The Chairman asked what would happen to those who missed the criterion of five conditions – even if those they had were unusual. Were there plans to provide something running in parallel to cater for those patients? In response Dr Aggarwal said that there was a need to be creative with provision. Integrated case management was important and different solutions needed to be tried. He mentioned that health analysis could be integrated A&E attendance forms.
Anne-Marie Dean added that this depended on the relationship between the A&E and the practices. It couldn’t all come from the GP, A&E needed to be proactive in alerting practices about frequent attendees. She drew attention to the need for “befriending” those who had mental health and/or social care issues and felt that social networks were very important.

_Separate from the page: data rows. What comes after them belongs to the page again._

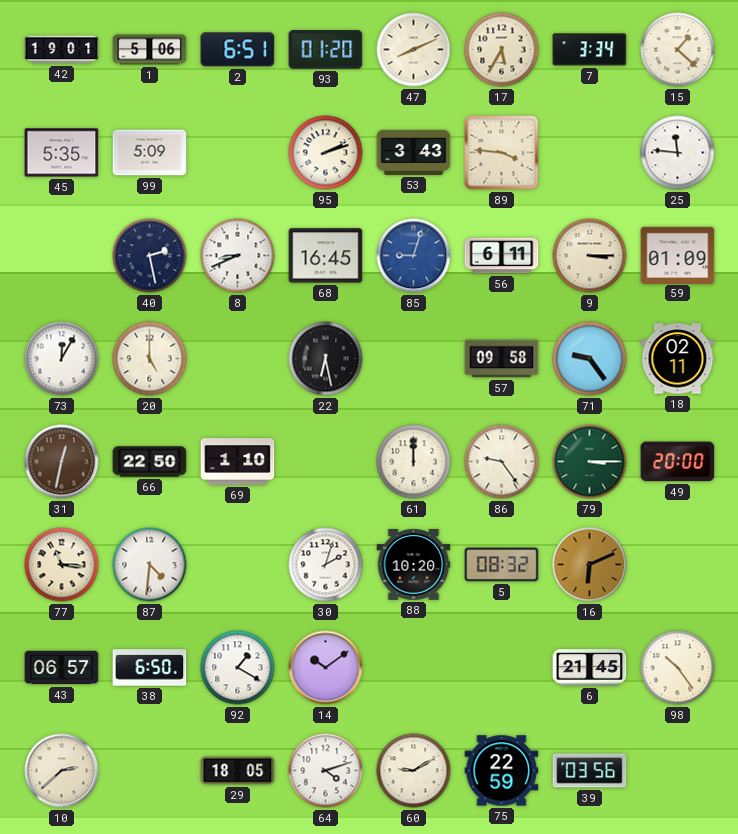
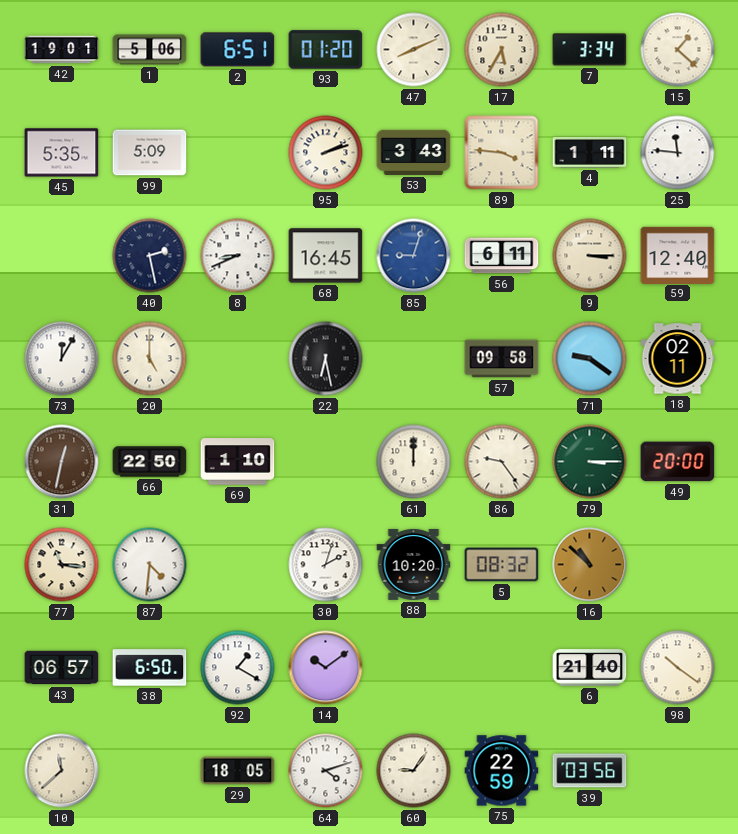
4: none -> 1:11
59: 01:09 -> 12:40
71: 9:24 -> 9:21
16: 6:11 -> 10:52
6: 21:45 -> 21:40
98: 10:24 -> 10:21
10: 2:38 -> 11:38
60: 9:10 -> 9:06
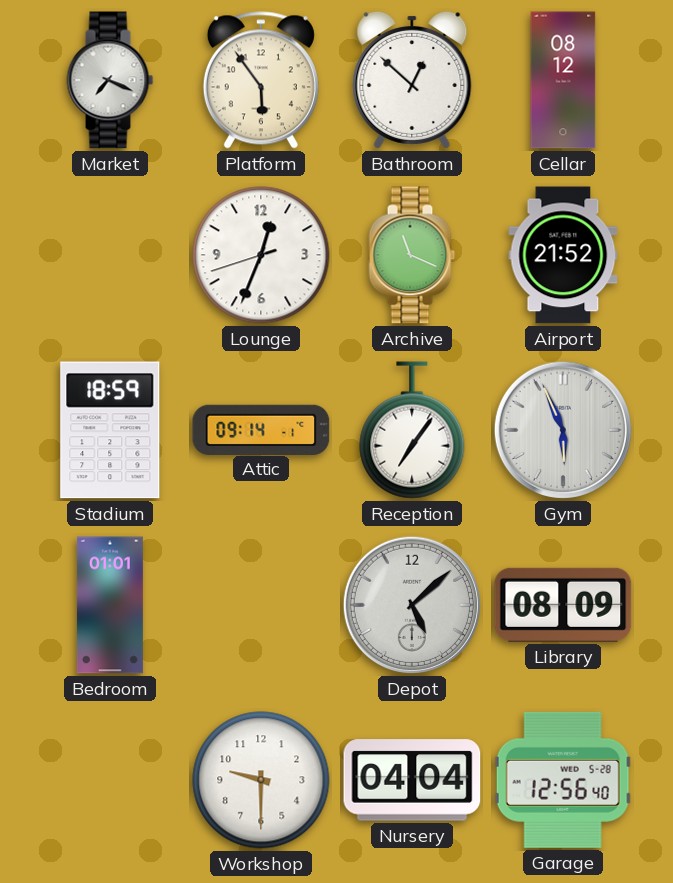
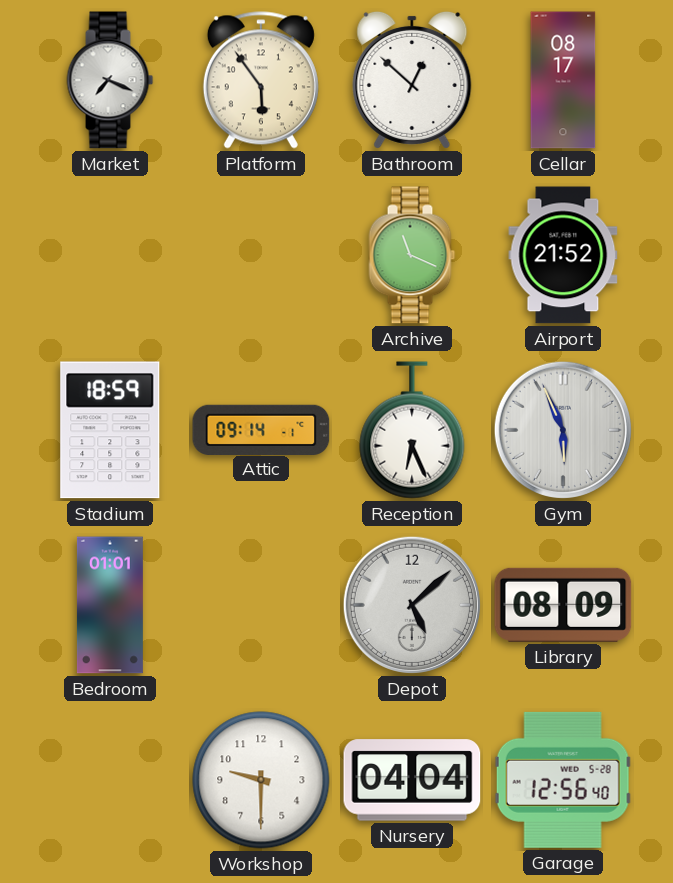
Cellar: 08:12 -> 08:17
Lounge: 12:33 -> none
Reception: 7:06 -> 6:26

The Council Chief Executive observed that Havering had a seemingly paternalistic stance in respect of social care. With reference to the scheme, nothing was really known, there was no data: no attrition rate and no-one had yet left the scheme. With regards to funding, the PM’s Challenge Fund money would run out – it was only meant to last two years, but it needed to be remembered that this was being conducted as an experiment. It was set up as such and programmed to run for two years.
Anne-Marie Dean added that if the experiment proved successful, there would be less dependence on GPs. At present it was more of a medical rather than a psychological process, but the psycho/social elements were real. She said that loneliness and uncertainly were factors which needed to be built in. There was a need to reassure people.
The Chairman suggested that perhaps NELFT should be considered as a topic for discussion by the Board. The Chief Executive said that studies needed to be more evidence-based as with work on the Care Act.